Доба-Лея оскалилась и зарычала. Тележкой парализованного она стала наезжать на Бройдина. Арье-Лейб начал, как всегда, с иносказаний, с притч, крадущихся издалека и к цели, не всем видимой.

Он начал с притчи о рабби Осии, отдавшем своё имущество детям, сердце — жене, страх — богу, подать — цезарю и оставившему себе только место под масличным деревом, где солнце, закатываясь, светило дольше всего. От рабби Осии Арье-Лейб перешёл к доскам для нового гроба и к пайку.

Бройдин расставил ноги в крагах и слушал, не поднимая глаз. Коричневое заграждение его бороды лежало неподвижно на новом френче; он, казалось, отдаётся печальным и мирным мыслям.

— Ты простишь меня, Арье-Лейб, — Бройдин вздохнул, обращаясь к кладбищенскому мудрецу, — ты простишь меня, если я скажу, что не могу не видеть в тебе задней мысли и политического элемента… За твоей спиной я не могу не видеть, Арье-Лейб, тех, кто знает, что они делают, точно так же, как и ты знаешь, что ты делаешь…

Тут Бройдин поднял глаза. Они мгновенно залились белой водой бешенства. Трясущиеся холмы его зрачков упёрлись в стариков.

— Арье-Лейб, — сказал Бройдин сильным своим голосом, — прочитай телеграммы из Татреспублики, где крупные количества татар голодают, как безумные… Прочитай воззвание питерских пролетариев, которые работают и ждут, голодая, у своих станков…

— Мне некогда ждать, — прервал заведующего Арье-Лейб, — у меня нет времени…

— Есть люди, — ничего не слыша, гремел Бройдин, — которые живут хуже тебя, и есть тысячи людей, которые живут хуже тех, кто живёт хуже тебя… Ты сеешь неприятности, Арье-Лейб, ты получишь завирюху. Вы будете мёртвыми людьми, если я отвернусь от вас. Вы умрёте, если я пойду своей дорогой, а вы своей. Ты умрёшь, Арье-Лейб. Ты умрёшь, Симон-Вольф. Ты умрёшь, Меер Бесконечный. Но перед тем, как вам умереть, скажите мне, — я интересуюсь это знать, — есть у нас советская власть или, может быть, её нет у нас? Если её нет у нас и я ошибся, — тогда отведите меня к господину Берзону на угол Дерибасовской и Екатерининской, где я отработал жилеточником все годы моей жизни… Скажи мне, что я ошибся, Арье-Лейб…

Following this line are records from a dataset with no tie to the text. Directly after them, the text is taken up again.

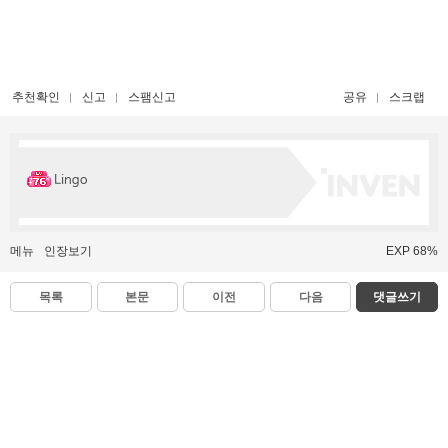
추천확인
신고
스팸신고
공유
스크랩
Lingo
메뉴
인장보기
EXP 68%
목록
본문
이전
다음
댓글쓰기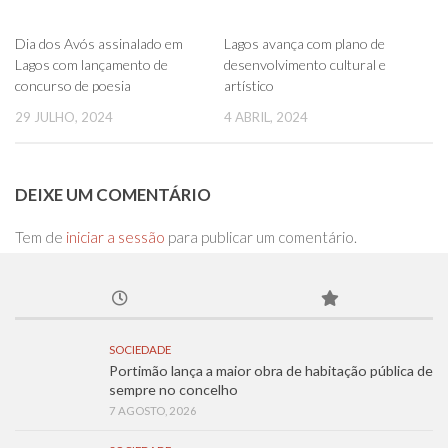
0
0
Dia dos Avós assinalado em
Lagos avança com plano de
Lagos com lançamento de
desenvolvimento cultural e
concurso de poesia
artístico
29 JULHO, 2024
4 ABRIL, 2024
DEIXE UM COMENTÁRIO
Tem de
iniciar a sessão
para publicar um comentário.
SOCIEDADE
Portimão lança a maior obra de habitação pública de
sempre no concelho
7 AGOSTO, 2026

И заведующий кладбищем вплотную подошёл к калекам. Трясущиеся его зрачки были выпущены на них. Они неслись на помертвевшее, застонавшее стадо, как лучи прожекторов, как языки пламени. Краги Бройдина трещали, пот кипел на изрытом лице, он всё ближе подступал к Арье-Лейбу и требовал ответа — не ошибся ли он, считая, что советская власть уже наступила…

Арье-Лейб молчал. Молчание это могло бы стать его гибелью, если бы в конце аллеи не показался босой Федька Степун в матросской рубахе.

Федьку контузили когда-то под Ростовом, он жил на излечении в хибарке рядом с кладбищем, носил на оранжевом полицейском шнуре свисток и наган без кобуры.

Федька был пьян. Каменные завитки кудрей выложены были на его лбу. Под завитками кривилось судорогой скуластое лицо. Он подошёл к могиле Лугового, обнесённой увядшими венками.

— Где ты был, Луговой, — сказал Федька покойнику, — когда я Ростов брал?..

Матрос заскрипел зубами, засвистел в полицейский свисток и вытащил из-за пояса наган. Воронёное дуло револьвера осветилось.

— Подавили царей, — закричал Федька, — нету царей… Всем без гробов лежать…

Матрос сжимал револьвер. Грудь его была обнажена. На ней татуировкой разрисовано было слово «Рива» и дракон, голова которого загибалась к соску.

Могильщики с поднятыми вверх лопатами столпились вокруг Федьки. Женщины, обмывавшие покойников, вышли из своих клетей и приготовились реветь вместе с Добой-Леей. Воющие волны бились о запертые кладбищенские ворота.

Родственники, привёзшие покойников на тачках, требовали, чтобы их впустили. Нищие колотили костылями об решётки.

— Подавили царей. — Матрос выстрелил в небо.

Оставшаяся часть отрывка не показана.